WTLQ-FM
- Punta Rassa, Florida; United States;
- Broadcast area: Fort Myers, Florida
- Frequency: 97.7 MHz (HD Radio)
- Branding: 97.7 Latino

Programming
- Format: Hispanic urban
- Affiliations: Premiere Networks

Ownership
- Owner: Fort Myers Broadcasting Company (the McBride Family)
- Sister stations: WAVV; WINK-FM; WINK-TV; WJPT; WWCN;

History
- First air date: 1999 (as WCCL)
- Former call signs: WWWD (1997–1998, CP); WCCL (1998–2000); WYPT (2000–2003);

Technical information
- Licensing authority: FCC
- Facility ID: 28901
- Class: C3
- ERP: 14,500 watts
- HAAT: 131 meters (430 ft)

Links
- Public license information: Public file; LMS;
- Website: www.latino977.com

= WTLQ-FM =

WTLQ-FM (97.7 MHz) is a commercial radio station located in Punta Rassa, Florida, broadcasting to the Fort Myers area.

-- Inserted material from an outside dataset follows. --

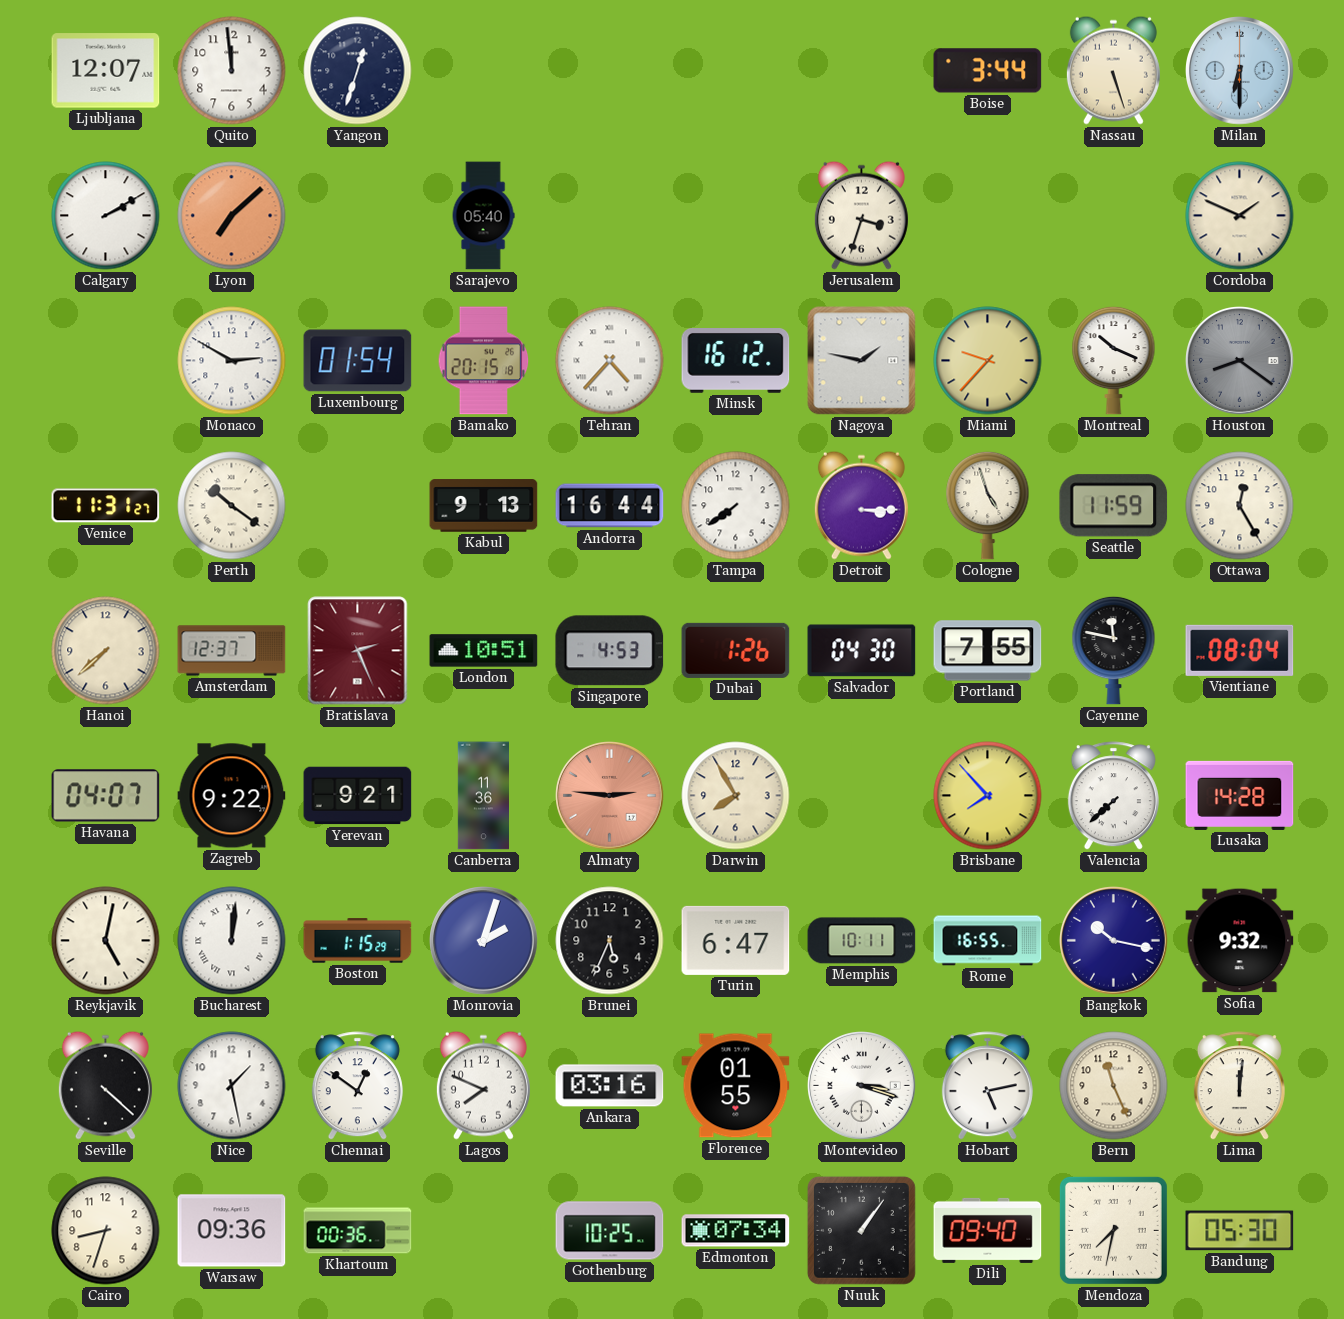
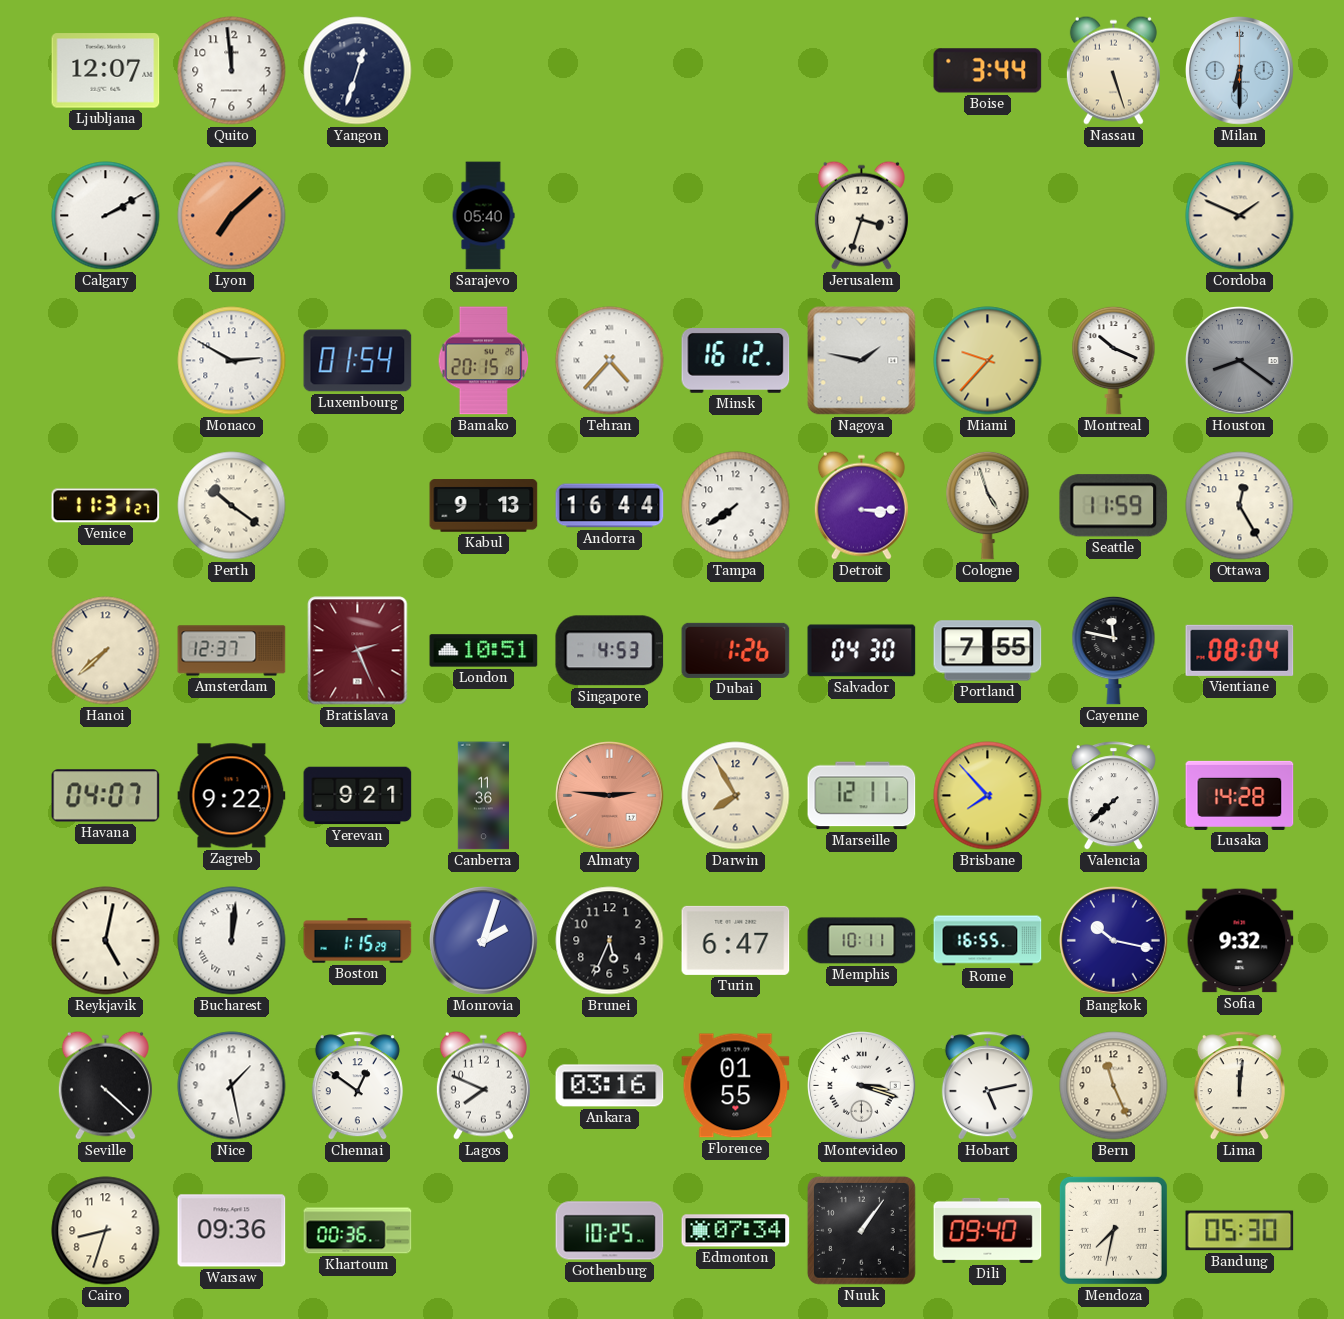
Marseille: none -> 12:11
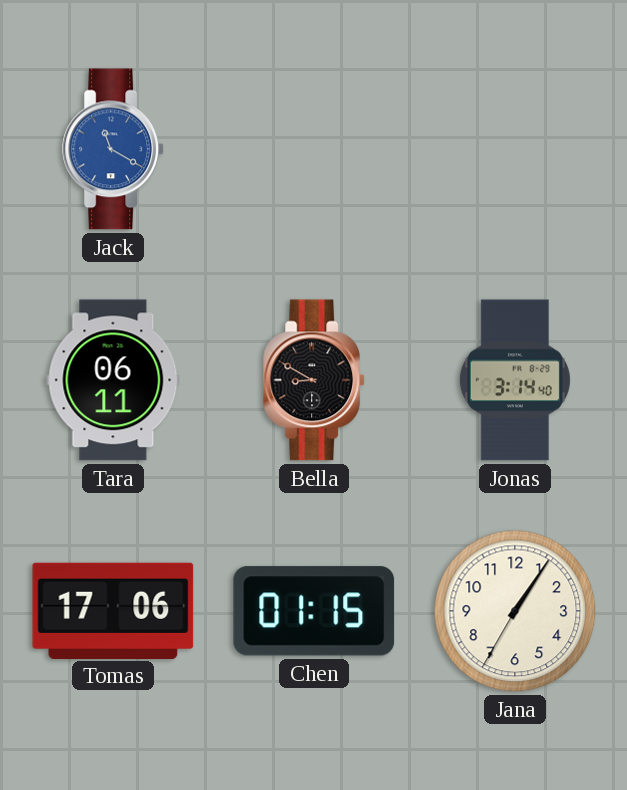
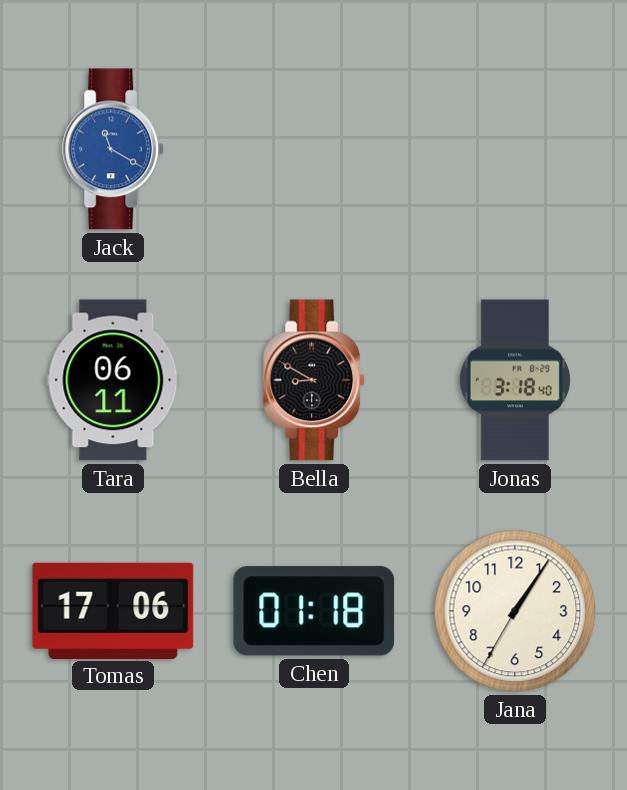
Jonas: 3:14 -> 3:18
Chen: 01:15 -> 01:18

WTLQ-FM airs a hispanic urban music format branded as "Latino 97.7".

On October 5, 2022, after being off the air due to Hurricane Ian making landfall in the Fort Myers area, WTLQ-FM's format temporarily moved to WHEL (93.7). WTLQ-FM returned to the air on October 21, allowing WHEL to resume its regular country music programming.